The stage manager for the Oscars details the chaos that went down during the Best Picture mixup
The 2017 Oscars could easily fit into any upcoming Ryan Murphy show, whether it be American Crime Story, or American Horror Story, or even Fedu! (Sorry, but none for Glee) In the days since the huge Best Picture mixup at the Academy Awards, we’ve learned literally so much about the inner-workings of award shows, and how if one thing goes wrong, everything goes wrong. Horror, crime, and feud, indeed.
But now that the dust has started to settle (and Moonlight is enjoying all sorts of spoils), an Oscar hero has finally emerged: The stage crew at the Dolby Theater. In a new interview with The Wrap, the stage manager of the show, Gary Natoli, details exactly what went wrong during the Best Picture fiasco — and how it could have been prevented.
As Gary explains, he was actually onstage with host Jimmy Kimmel and PricewaterhouseCooper partner, Martha Ruiz, when the incorrect name was announced. Martha made no indication that the incorrect movie had been named Best Picture, and “she’s supposed to have memorized the winners.”

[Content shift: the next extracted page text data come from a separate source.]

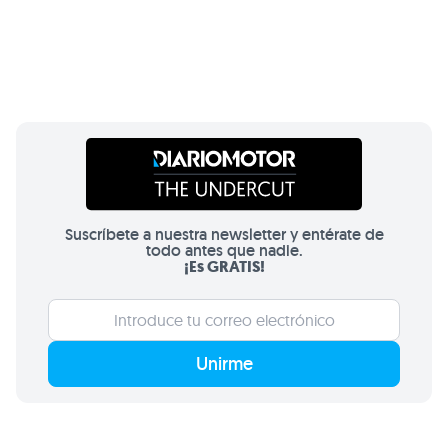
Suscríbete a nuestra newsletter y entérate de
todo antes que nadie.
¡Es GRATIS!
Unirme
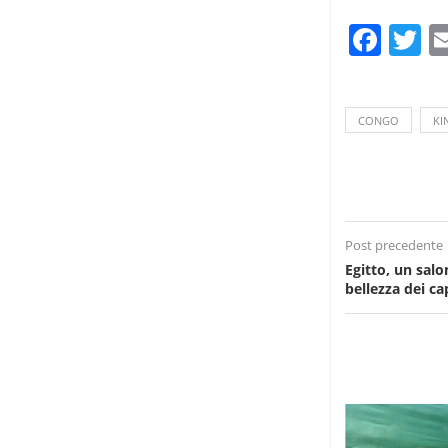
Fac
T
CONGO
KI
Post precedente
Egitto, un salo
bellezza dei cap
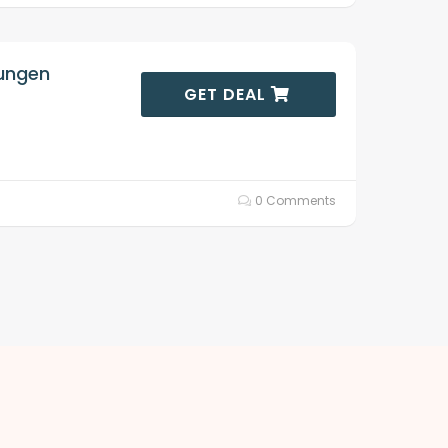
lungen
GET DEAL
0 Comments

It was then that Gary and Kimmel made their way into the audience for the last bit of the evening (a joke with Matt Damon) still unaware that something was amiss.
What followed was, yes, chaos — think, like a high school production of Les Miz, but like x 1 billion.
Another stage manager needed to find Martha, and had her open the set of Oscar envelops in her possession (there are two sets of envelopes). They saw that the Best Picture winner was actually Moonlight, and tried to get the accountants onto the stage to correct the issue — and get them on stage ASAP, before anyone took to the mic. However, neither one of them would budge. There was also hella confusion over the envelopes.
Gary himself went out onstage to get the envelope in La La Land‘s possession, and swap it out for the correct Moonlight envelope. All of this happened in about three minutes. It’s not necessarily a long time, but considering in those three minutes an entire movie took to the stage and started giving acceptance speeches, it’s like an eternity.